Перстень Рыболова - Анна Сеничева 5 стр.


Исчезло состояние безмятежности, обычное в монастыре. Потом начали появляться в голове какие-то мысли, чужие, что ли… Бывало, думаешь о чем-то своем, как вдруг вольется в этот поток посторонний голос, произнесет несколько слов, понятных, но будто не связанных друг с другом, и смолкнет. Жизнь на Храмовой гряде начала забываться, точно подергивалась туманцем, который постепенно сгущался. И вот уже годы обучения, старые наставники виделись как в дымке, отрывками. Чтобы удержать их в памяти, Сгарди взял за правило каждый вечер вспоминать какой-нибудь день из прошлой жизни в самых мелочах. Но и это давалось все трудней. Зато невесть откуда начали приходить картины с чужих берегов, как если бы Арвельд смотрел чужими глазами. Мало-помалу картины складывались, соединялись одна с другой, точно кусочки смальты, и Сгарди стал понимать, что творится в Светломорье…

Всю работу на "Востоке" делали человека три-четыре, смуглых до черноты, тощих, гибких и безмолвных. Даже между собой объяснялись они знаками, будто немые.

– Флойбек, глянь-ка!

Мореход встрепенулся.

– Чего?

– Вон там, видишь? Да левее, не туда смотришь!

Из воды торчала колонна с обломанными краями, а на ней сидел каменный коршун с серебряным клювом. В опаловых глазах мерцал восход, драгоценные белые зрачки смотрели хищно и жутко.

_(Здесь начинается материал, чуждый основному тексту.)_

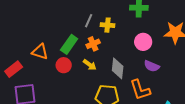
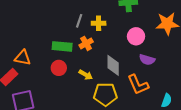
green rectangle: (69, 44) -> (62, 46), turned 66
orange triangle: (40, 52) -> (23, 58), moved
yellow arrow: (90, 65) -> (86, 75), moved

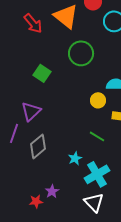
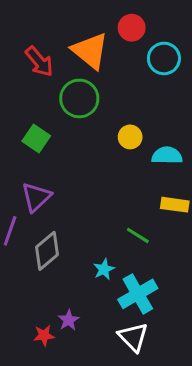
green circle: (81, 53) -> (79, 98), moved
green square: (42, 73) -> (36, 138), moved
yellow circle: (98, 100) -> (130, 137), moved

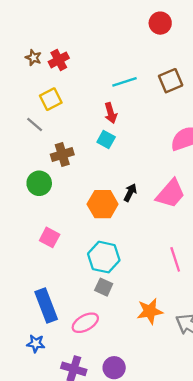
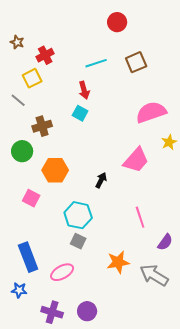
red circle: (160, 23) -> (117, 22), moved
red cross: (59, 60) -> (45, 55), moved
black arrow: (130, 193) -> (101, 180), moved
orange hexagon: (103, 204) -> (55, 170), moved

Вскоре оказалось, что коршун – диковина не единственная. Слева от него вздымался тонкий золоченый шпиль. Его игла прошла так близко от борта, что Арвельд поежился. И тут же взгляд уперся в торчащую из волн руку. Пальцы складывались в неизвестный знак, а на безымянном пальце мерцал перстень с лиловым камнем. Сгарди из чистого любопытства попытался повторить знак, но, странное дело – он казался простым, а пальцам не хватало гибкости. Флойбек шлепнул его по руке.

– Не надо, – сказал он. – Не знаешь, что это показывает, чего повторять-то?

Среди команды "Востока" диковинки не прошли незамеченными. Темнокожие молчуны заметались по палубе, стали перекрикиваться гортанными голосами, очень похожими на орлиный клекот, на сильно искаженном восточном наречии.

– А вон назад посмотри, – сказал Флойбек.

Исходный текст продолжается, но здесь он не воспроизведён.